Growing into CBT: A Social Worker’s Journey Toward Structured Psychotherapy

My name is Jasdeep Nijjar, and I am a Registered Social Worker and Certified Cognitive Behavioural Therapist practicing in Ontario. I currently provide CBT within the Ontario Structured Psychotherapy (OSP) program and serve as an active committee member with the Canadian Association for Cognitive Behavioural Therapies (CACBT). My path into structured psychotherapy has been shaped by years of frontline social work and a growing commitment to evidence-based care.

I began my social work career in 2011 working on the front lines in shelters, community housing, residential programs, and outreach teams. I supported individuals living with severe and persistent mental health challenges, including schizophrenia, substance use, trauma, and chronic homelessness. My days were filled with crisis intervention, safety planning, advocacy, and navigating complex systems.

Social work shaped how I understand mental health. It taught me to look beyond symptoms and into context including culture, trauma, poverty, migration, and stigma. It taught me to remain grounded during crisis and to hold space without judgment. Yet over time, as clients stabilized, I noticed a quiet tension within myself. Many people were safe, housed, and connected to services, but still stuck in painful cognitive and behavioural patterns.

I could offer validation and support, but I wanted a more structured way to help clients move beyond insight and toward measurable change. I wanted a framework that explained how thoughts, emotions, behaviours, and physiology interacted, and how to intervene deliberately.

I pursued formal training through the Ontario Structured Psychotherapy (OSP) program, affiliated with the University of Toronto. Training within OSP was transformative. It was rigorous, structured, and rooted in fidelity to evidence-based CBT models. I learned not only interventions, but formulation like how to map maintaining cycles, identify core beliefs, and design behavioural experiments that tested assumptions rather than simply discussing them.

OSP strengthened my clinical discipline. It emphasized structured assessment, measurement-based care, and clear treatment planning. I became more intentional in my sessions and more confident in guiding clients through collaborative, evidence-based change. Rather than replacing my social work identity, CBT refined it. My frontline background allowed me to understand systemic and relational complexity, while CBT gave me a structured framework to translate that understanding into targeted intervention.

As I deepened my practice, I began seeking a broader professional community rooted in CBT standards. That is how I came to CACBT. Initially, I was drawn to the organization as a way to ensure my training aligned with national benchmarks. Over time, membership became much more than that.

Through CACBT, I gained access to ongoing professional development, consultation opportunities, and a network of clinicians committed to advancing CBT in Canada. Becoming involved at the committee level further strengthened my connection to the profession. It has been meaningful to contribute to an organization that supports knowledge sharing, competency standards, and the growth of structured psychotherapy across disciplines.

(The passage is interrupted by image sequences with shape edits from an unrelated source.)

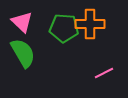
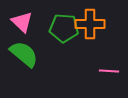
green semicircle: moved 1 px right, 1 px down; rotated 20 degrees counterclockwise
pink line: moved 5 px right, 2 px up; rotated 30 degrees clockwise
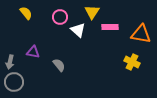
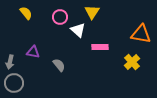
pink rectangle: moved 10 px left, 20 px down
yellow cross: rotated 21 degrees clockwise
gray circle: moved 1 px down
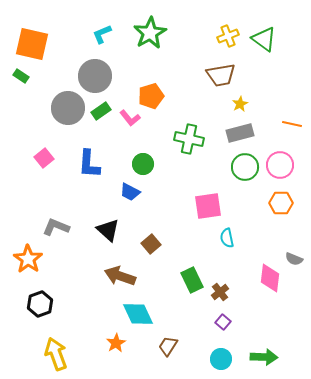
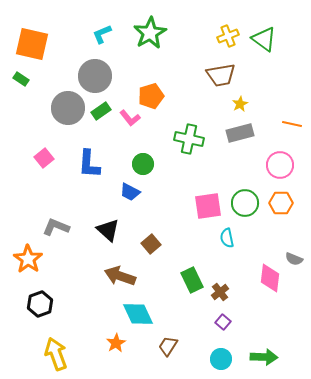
green rectangle at (21, 76): moved 3 px down
green circle at (245, 167): moved 36 px down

Pursuing CACBT certification felt like a natural progression. For me, certification represents accountability to clients, to the integrity of the CBT model, and to the evolving standards of psychotherapy practice in Canada. As more social workers expand into structured therapy roles, maintaining strong training pathways and professional standards becomes increasingly important.

As we celebrate National Social Work Month, I am reminded that our profession continues to evolve. Social workers are crisis responders, advocates, system navigators and increasingly, structured psychotherapists delivering evidence-based care within public and private systems alike.

If you are a social worker considering structured CBT training, I encourage you to explore formal programs like OSP and to connect with CACBT. Structured training sharpens clinical thinking, strengthens confidence, and ensures that the care we provide is both compassionate and empirically grounded. Certification is not simply a credential. It is a commitment to excellence in practice. You can find more information here: https://www.cacbt.ca/certification-process.

For me, pursuing CBT training and engaging with CACBT has been an evolution of my social work identity. It has deepened my responsibility to the people who trust me with their stories and strengthened my confidence in delivering care that is thoughtful, collaborative, and grounded in evidence.